Google Acquires a Pre-Revenue Stage Mobile Payments Start-up
If anyone needed yet another proof that Google is entering the mobile payments industry in earnest, it came earlier this week, in the form of an announcement of an acquisition the search giant had made back in August, but kept secret until now.
The 451 Group revealed that Google has acquired Zetawire, a small Toronto-based start-up focusing on mobile payments. Zetawire was founded by two brothers, one of whom is a theoretical computer science researcher. It is not known what how much Google has paid for the acquisition.
The Canadian start-up was reportedly in a pre-revenue stage and it is unclear exactly what its business model was. It is unlikely, however, that Google was all that interested in Zetawire’s business potential, anyway. Crucially, The Canadian start-up held a U.S. patent for mobile banking, advertising, identity management, credit card and mobile coupon transaction processing. This would allow a consumer to make purchases through his or her phone, without the need of a credit card.

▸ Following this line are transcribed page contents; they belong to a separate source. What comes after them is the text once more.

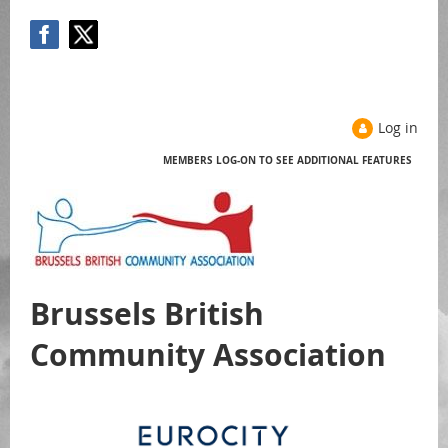
Log in
MEMBERS LOG-ON TO SEE ADDITIONAL FEATURES
Help
Brussels British
Community Association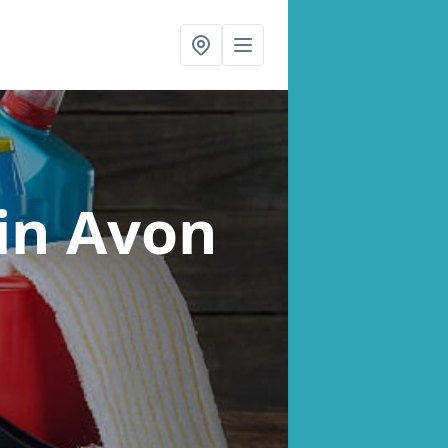
in Avon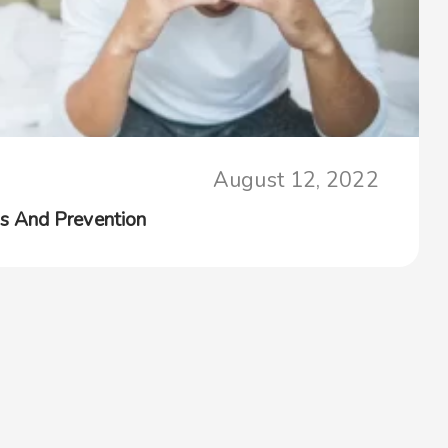
August 12, 2022
s And Prevention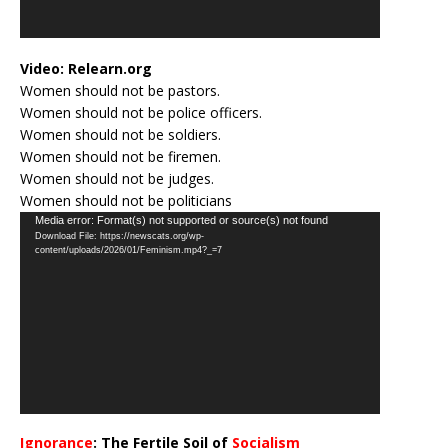
Video:
Relearn.org
Women should not be pastors.
Women should not be police officers.
Women should not be soldiers.
Women should not be firemen.
Women should not be judges.
Women should not be politicians
Video
Media error: Format(s) not supported or source(s) not found
Download File: https://newscats.org/wp-
Player
content/uploads/2026/01/Feminism.mp4?_=7
Ignorance
: The Fertile Soil of
Socialism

These features were undoubtedly what attracted Google’s attention. Zetawire’s patented technology can be used by the search giant to complement and build on its existing near-field communication (NFC) capabilities.
Interestingly, though perhaps not entirely surprisingly, the announcement of Zetawire’s acquisition comes just a few days after the release of the latest Android mobile operating system (OS), called Gingerbread.

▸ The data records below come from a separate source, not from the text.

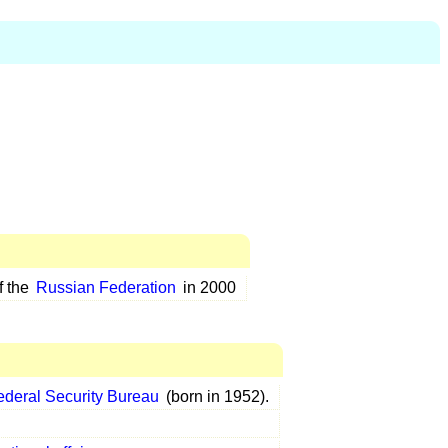
f the
Russian Federation
in 2000
ederal Security Bureau
(born in 1952).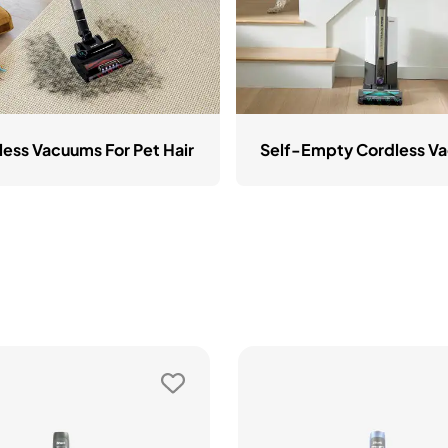
less Vacuums For Pet Hair
Self-Empty Cordless V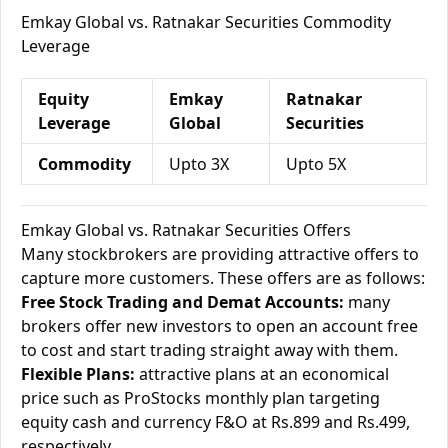
Emkay Global vs. Ratnakar Securities Commodity
Leverage
Equity
Emkay
Ratnakar
Leverage
Global
Securities
Commodity
Upto 3X
Upto 5X
Emkay Global vs. Ratnakar Securities Offers
Many stockbrokers are providing attractive offers to
capture more customers. These offers are as follows:
Free Stock Trading and Demat Accounts:
many
brokers offer new investors to open an account free
to cost and start trading straight away with them.
Flexible Plans:
attractive plans at an economical
price such as ProStocks monthly plan targeting
equity cash and currency F&O at Rs.899 and Rs.499,
respectively.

It was unclear when Gingerbread was first announced whether it would support NFC-based mobile payments, but it eventually turned out that it would. The first phone to have the new OS pre-installed, the Google Nexus S, built by South Korea’s Samsung, can be used for making mobile payments.
The search giant will have plenty of company in its quest to dominate the world of NFC mobile payments. Just about every large company that has either direct or indirect interest in the new market has already launched or announced plans for a m-payment project.

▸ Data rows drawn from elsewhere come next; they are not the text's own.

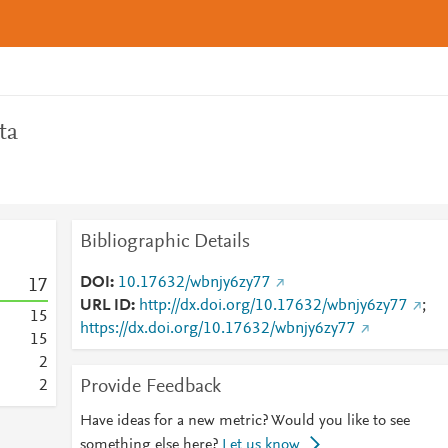
ta
Bibliographic Details
DOI
10.17632/wbnjy6zy77
1
7
URL ID
http://dx.doi.org/10.17632/wbnjy6zy77
;
1
5
https://dx.doi.org/10.17632/wbnjy6zy77
1
5
2
Provide Feedback
2
Have ideas for a new metric? Would you like to see
something else here?
Let us know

The biggest one so far appears to be Isis, a joint venture that will be using near field communication (NFC) technology to develop a national mobile commerce network. It involves mobile carriers AT&T, T-Mobile and Verizon. Payments will be processed through Discover’s network, the fourth-largest in the U.S. Barclays, a large British bank, will be managing the user accounts and is expected to be the first issuer on the network.
Apart from the carriers, the traditional credit card players have also been very active. The Metropolitan Transportation Authority (MTA) managed to bring rivals Visa and MasterCard together earlier this year, in a test of a pilot program that will allow New York commuters to pay their fares by waving their phones or credit cards by NFC-enabled turnstiles. Both credit card networks have all the while been working on separate mobile payments projects of their own.
Sprint, VeriFone, Starbucks and many other leaders of an array of industries have also launched m-payment services. The industry giants have been joined by a multitude of start-ups, eager to profit from the upcoming m-payment explosion, either on their own or in cooperation with a bigger partner.
Yet, Google is well positioned to pursue its mobile payment ambitions. By the year’s end, Android will own 25.5 percent of the hotly contested global smartphone market, up from just 3.5 percent a year ago, according to Gartner, an information technology research and advisory firm. Surely Eric Schmidt and company will find a way to benefit from this trend.